• _What is required_: If a line in the data below contains "order", copy it.

• _Entries taken from a collection_:
= Beginning of Section =

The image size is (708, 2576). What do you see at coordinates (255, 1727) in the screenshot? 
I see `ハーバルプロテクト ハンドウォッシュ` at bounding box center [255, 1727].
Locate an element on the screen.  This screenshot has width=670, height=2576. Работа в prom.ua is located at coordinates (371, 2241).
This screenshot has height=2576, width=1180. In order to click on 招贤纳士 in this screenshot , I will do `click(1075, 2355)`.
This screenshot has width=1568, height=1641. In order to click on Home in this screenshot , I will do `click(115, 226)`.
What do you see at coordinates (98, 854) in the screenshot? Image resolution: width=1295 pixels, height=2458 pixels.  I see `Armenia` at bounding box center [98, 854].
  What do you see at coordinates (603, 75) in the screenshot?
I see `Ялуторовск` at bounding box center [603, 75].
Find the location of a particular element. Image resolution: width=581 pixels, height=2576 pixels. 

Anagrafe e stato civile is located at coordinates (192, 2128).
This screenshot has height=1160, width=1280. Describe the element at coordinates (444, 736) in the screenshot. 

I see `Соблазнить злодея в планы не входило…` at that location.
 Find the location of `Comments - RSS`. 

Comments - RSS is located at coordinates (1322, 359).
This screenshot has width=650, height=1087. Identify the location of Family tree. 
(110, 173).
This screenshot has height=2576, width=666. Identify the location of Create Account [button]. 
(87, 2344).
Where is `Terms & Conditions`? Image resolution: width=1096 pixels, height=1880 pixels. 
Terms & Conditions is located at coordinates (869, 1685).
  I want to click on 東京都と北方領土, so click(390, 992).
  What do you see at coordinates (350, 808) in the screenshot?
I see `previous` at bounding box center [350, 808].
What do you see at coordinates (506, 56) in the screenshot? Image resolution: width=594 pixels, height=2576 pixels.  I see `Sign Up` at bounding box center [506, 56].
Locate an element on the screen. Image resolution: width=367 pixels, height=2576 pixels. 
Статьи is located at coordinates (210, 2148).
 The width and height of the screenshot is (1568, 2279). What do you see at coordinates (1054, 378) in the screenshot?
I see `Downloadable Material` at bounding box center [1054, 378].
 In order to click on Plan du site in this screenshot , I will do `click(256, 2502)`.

= End of Section =

• _Completed task_:
This screenshot has height=2576, width=1180. In order to click on 招贤纳士 in this screenshot , I will do `click(1075, 2355)`.
This screenshot has width=1568, height=1641. In order to click on Home in this screenshot , I will do `click(115, 226)`.
 In order to click on Plan du site in this screenshot , I will do `click(256, 2502)`.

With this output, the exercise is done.